- **Task brief**
A faithful, word-for-word copy of the records is required, and it must contain no pictures.

* * * * * * * * *

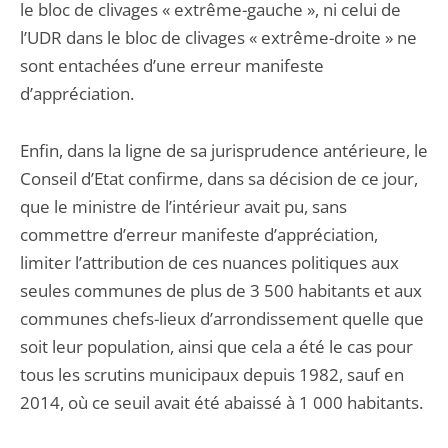
le bloc de clivages « extrême-gauche », ni celui de
l’UDR dans le bloc de clivages « extrême-droite » ne
sont entachées d’une erreur manifeste
d’appréciation.
Enfin, dans la ligne de sa jurisprudence antérieure, le
Conseil d’Etat confirme, dans sa décision de ce jour,
que le ministre de l’intérieur avait pu, sans
commettre d’erreur manifeste d’appréciation,
limiter l’attribution de ces nuances politiques aux
seules communes de plus de 3 500 habitants et aux
communes chefs-lieux d’arrondissement quelle que
soit leur population, ainsi que cela a été le cas pour
tous les scrutins municipaux depuis 1982, sauf en
2014, où ce seuil avait été abaissé à 1 000 habitants.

* * * * * * * * *

- **The answer**
le bloc de clivages « extrême-gauche », ni celui de
l’UDR dans le bloc de clivages « extrême-droite » ne
sont entachées d’une erreur manifeste
d’appréciation.
Enfin, dans la ligne de sa jurisprudence antérieure, le
Conseil d’Etat confirme, dans sa décision de ce jour,
que le ministre de l’intérieur avait pu, sans
commettre d’erreur manifeste d’appréciation,
limiter l’attribution de ces nuances politiques aux
seules communes de plus de 3 500 habitants et aux
communes chefs-lieux d’arrondissement quelle que
soit leur population, ainsi que cela a été le cas pour
tous les scrutins municipaux depuis 1982, sauf en
2014, où ce seuil avait été abaissé à 1 000 habitants.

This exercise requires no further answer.